● **RAW DATA**:

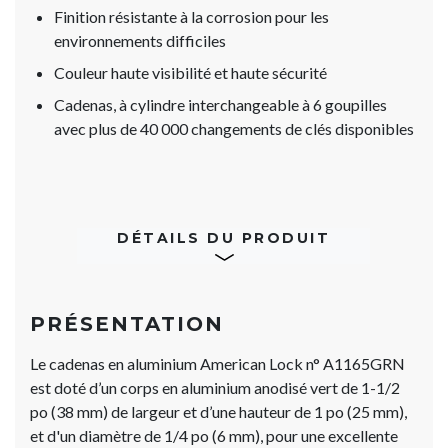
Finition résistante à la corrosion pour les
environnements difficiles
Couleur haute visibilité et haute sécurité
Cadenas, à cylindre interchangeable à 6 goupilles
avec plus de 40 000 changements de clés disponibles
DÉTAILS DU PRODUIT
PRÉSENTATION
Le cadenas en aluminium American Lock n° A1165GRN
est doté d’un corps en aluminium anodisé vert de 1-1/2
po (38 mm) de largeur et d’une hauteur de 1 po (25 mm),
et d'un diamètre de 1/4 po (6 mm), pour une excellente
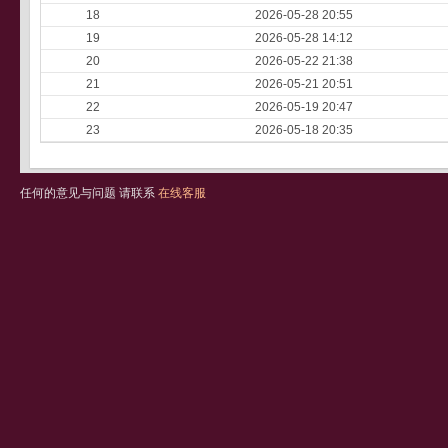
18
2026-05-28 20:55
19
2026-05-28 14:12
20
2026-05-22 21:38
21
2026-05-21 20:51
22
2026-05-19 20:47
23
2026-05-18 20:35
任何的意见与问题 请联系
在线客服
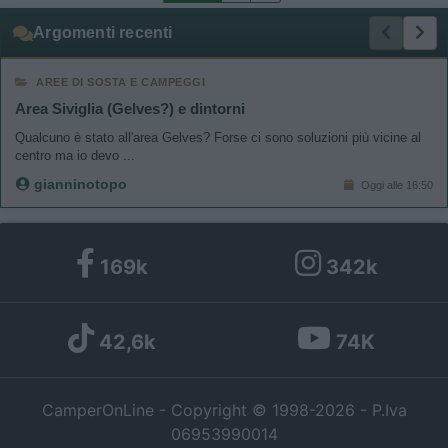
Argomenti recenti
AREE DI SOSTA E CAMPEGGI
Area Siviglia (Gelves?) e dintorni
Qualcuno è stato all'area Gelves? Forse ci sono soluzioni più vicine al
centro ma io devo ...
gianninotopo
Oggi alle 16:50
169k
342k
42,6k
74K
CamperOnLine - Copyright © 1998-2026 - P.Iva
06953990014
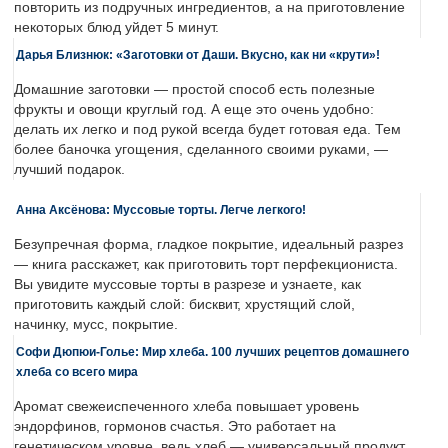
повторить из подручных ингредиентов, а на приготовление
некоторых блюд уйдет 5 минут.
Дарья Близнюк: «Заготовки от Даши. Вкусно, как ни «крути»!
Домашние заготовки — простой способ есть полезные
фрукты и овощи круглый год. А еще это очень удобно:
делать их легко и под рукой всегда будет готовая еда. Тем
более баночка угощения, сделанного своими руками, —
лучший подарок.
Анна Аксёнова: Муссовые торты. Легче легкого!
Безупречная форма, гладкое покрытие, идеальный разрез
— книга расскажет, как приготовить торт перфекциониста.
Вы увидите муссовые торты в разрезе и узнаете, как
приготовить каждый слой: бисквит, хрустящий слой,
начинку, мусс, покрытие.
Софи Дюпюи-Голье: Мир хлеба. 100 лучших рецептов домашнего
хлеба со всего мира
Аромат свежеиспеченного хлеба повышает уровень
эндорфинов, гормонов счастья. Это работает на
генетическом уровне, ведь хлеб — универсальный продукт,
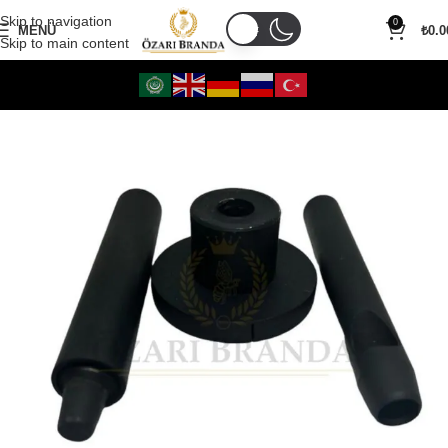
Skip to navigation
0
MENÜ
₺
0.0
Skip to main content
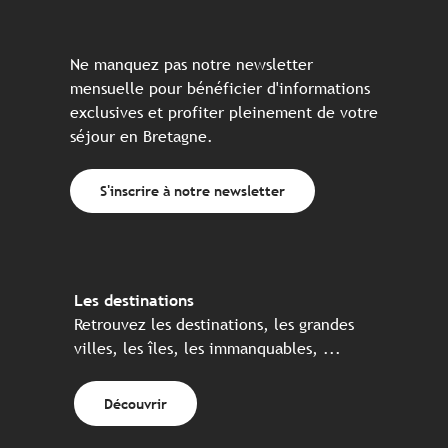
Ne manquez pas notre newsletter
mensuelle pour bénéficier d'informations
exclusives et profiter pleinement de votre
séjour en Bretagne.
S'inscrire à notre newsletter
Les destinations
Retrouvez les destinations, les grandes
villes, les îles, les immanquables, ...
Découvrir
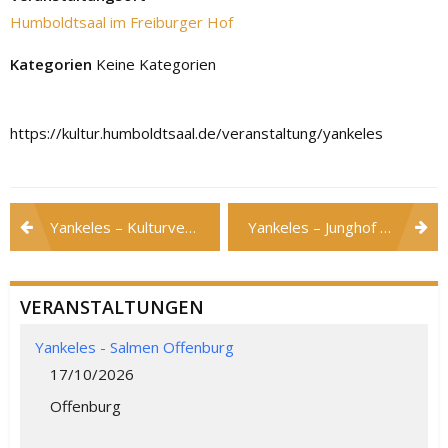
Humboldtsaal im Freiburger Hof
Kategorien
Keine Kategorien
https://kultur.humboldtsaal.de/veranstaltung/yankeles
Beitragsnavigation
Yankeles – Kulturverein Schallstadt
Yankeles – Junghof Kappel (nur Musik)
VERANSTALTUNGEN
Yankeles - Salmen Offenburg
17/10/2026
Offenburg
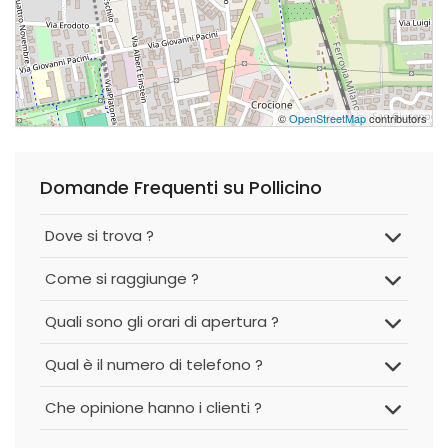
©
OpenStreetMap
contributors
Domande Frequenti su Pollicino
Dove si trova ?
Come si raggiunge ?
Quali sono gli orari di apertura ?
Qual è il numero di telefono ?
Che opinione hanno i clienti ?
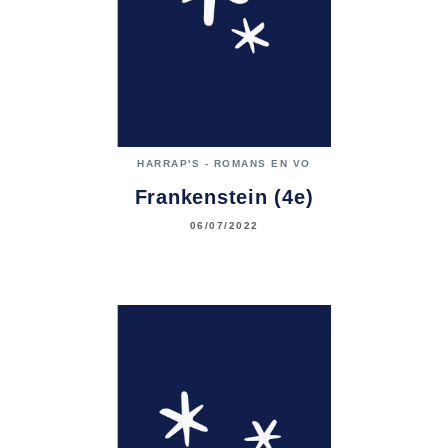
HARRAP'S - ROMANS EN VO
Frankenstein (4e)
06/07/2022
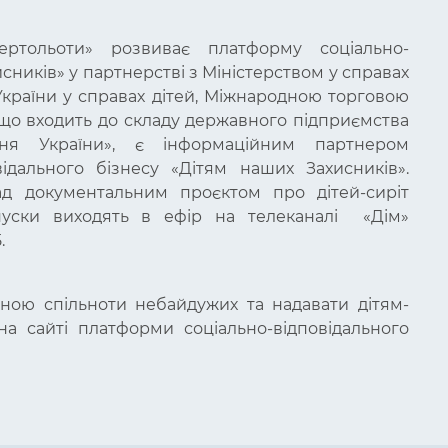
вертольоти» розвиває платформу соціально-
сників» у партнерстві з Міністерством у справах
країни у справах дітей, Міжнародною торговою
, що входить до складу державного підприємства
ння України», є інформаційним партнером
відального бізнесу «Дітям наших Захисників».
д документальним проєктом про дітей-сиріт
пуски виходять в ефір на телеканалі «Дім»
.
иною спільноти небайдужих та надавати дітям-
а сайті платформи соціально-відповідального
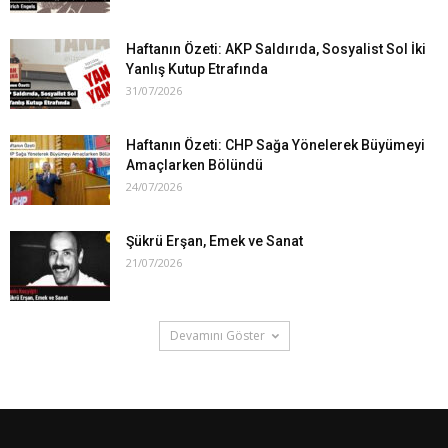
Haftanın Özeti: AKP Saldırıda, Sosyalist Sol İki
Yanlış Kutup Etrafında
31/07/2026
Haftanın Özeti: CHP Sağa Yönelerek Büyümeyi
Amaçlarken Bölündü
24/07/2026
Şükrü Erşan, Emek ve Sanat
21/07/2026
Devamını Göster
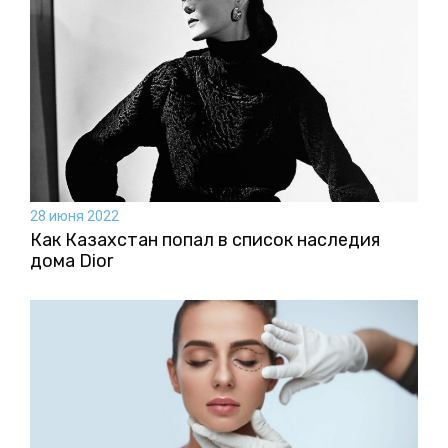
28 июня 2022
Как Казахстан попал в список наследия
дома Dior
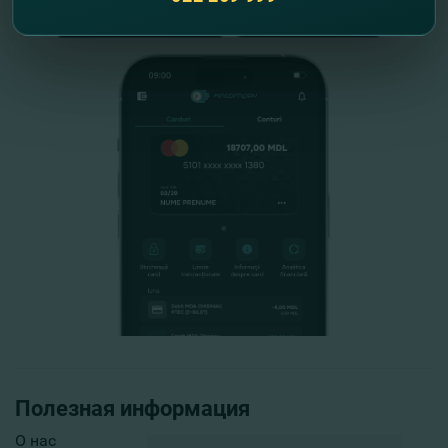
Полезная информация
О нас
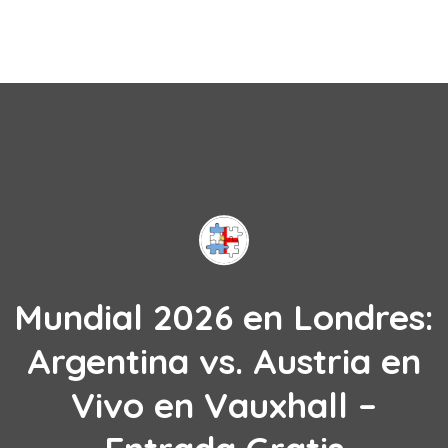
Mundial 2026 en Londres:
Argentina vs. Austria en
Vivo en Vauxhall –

...

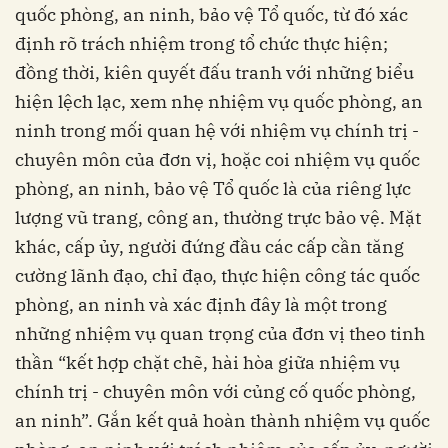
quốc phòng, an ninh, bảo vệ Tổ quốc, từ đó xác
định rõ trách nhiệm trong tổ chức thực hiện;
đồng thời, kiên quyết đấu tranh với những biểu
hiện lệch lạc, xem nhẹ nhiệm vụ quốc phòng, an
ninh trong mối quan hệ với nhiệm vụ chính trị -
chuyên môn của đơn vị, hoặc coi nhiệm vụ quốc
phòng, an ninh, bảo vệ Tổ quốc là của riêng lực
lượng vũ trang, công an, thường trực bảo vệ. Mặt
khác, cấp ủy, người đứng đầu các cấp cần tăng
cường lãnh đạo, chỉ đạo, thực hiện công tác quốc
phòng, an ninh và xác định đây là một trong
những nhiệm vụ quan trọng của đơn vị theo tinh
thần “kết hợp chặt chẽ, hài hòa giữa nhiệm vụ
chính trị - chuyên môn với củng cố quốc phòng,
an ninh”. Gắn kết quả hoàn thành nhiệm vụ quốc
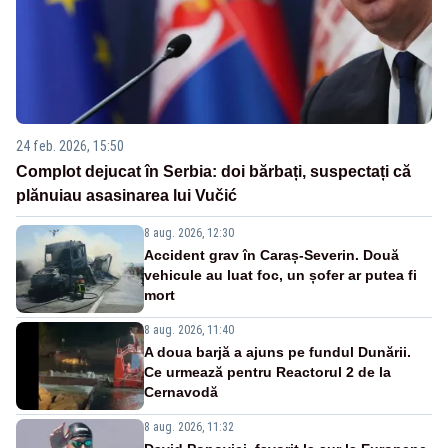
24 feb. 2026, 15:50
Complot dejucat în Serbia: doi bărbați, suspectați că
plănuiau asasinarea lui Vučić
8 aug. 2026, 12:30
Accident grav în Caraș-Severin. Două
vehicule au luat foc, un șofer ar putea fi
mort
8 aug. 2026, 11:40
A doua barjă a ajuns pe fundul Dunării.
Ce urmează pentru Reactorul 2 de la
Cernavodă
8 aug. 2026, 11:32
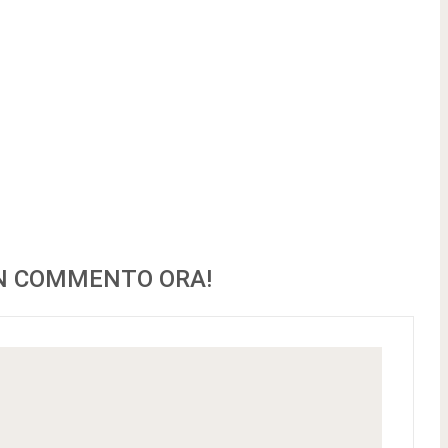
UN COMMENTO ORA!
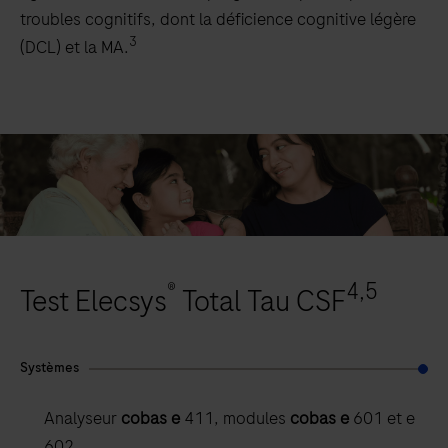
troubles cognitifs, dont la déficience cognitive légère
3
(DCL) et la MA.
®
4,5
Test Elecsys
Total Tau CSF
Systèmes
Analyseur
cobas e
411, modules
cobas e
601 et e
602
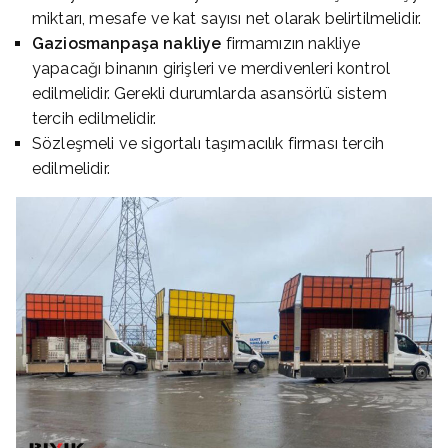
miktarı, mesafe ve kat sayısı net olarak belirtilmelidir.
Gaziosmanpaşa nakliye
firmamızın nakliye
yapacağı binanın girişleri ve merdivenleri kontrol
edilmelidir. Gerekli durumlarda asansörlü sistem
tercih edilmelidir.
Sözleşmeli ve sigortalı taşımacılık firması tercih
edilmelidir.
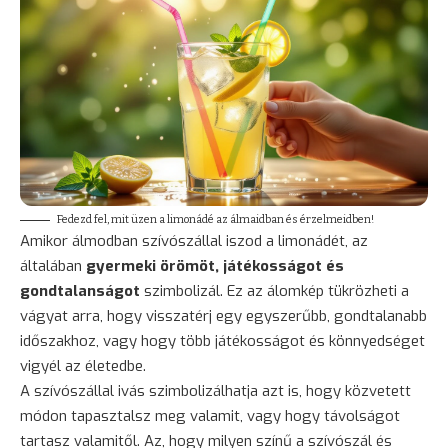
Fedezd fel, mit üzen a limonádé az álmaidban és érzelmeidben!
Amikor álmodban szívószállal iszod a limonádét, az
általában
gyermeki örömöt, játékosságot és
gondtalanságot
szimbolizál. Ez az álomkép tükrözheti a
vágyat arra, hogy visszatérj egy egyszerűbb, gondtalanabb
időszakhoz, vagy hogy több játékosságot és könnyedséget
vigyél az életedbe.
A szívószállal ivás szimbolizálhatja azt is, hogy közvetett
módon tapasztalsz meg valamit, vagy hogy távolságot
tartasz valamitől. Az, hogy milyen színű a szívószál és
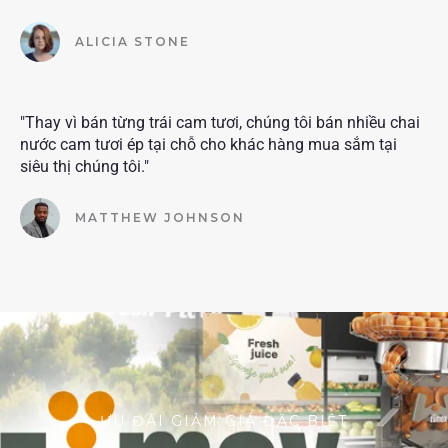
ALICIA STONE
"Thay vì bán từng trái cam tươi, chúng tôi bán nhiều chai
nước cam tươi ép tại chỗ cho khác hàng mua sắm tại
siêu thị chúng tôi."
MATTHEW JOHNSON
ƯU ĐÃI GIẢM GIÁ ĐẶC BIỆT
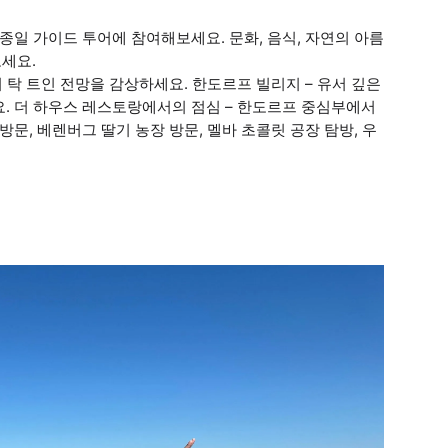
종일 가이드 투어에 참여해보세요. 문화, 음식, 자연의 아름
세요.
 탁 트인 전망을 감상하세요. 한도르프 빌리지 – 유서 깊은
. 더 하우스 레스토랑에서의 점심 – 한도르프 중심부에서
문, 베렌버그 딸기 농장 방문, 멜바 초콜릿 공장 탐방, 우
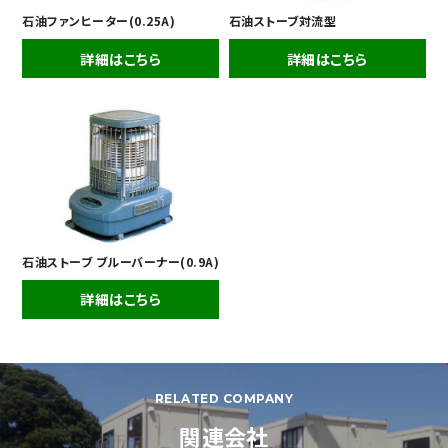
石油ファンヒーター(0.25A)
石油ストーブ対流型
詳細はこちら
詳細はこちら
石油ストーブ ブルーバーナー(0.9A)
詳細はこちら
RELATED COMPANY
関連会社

● **EXERCISE DETAILS**:
Look above for the line with "Как Казахстан попал в список наследия" and the line with "Vivo en Vauxhall –", then copy them and all lines in between exactly as written, and only those, without any pictures.

● **OUTPUT OF THE TASK**:
Как Казахстан попал в список наследия
дома Dior
Полезная информация
О нас
Mundial 2026 en Londres:
Argentina vs. Austria en
Vivo en Vauxhall –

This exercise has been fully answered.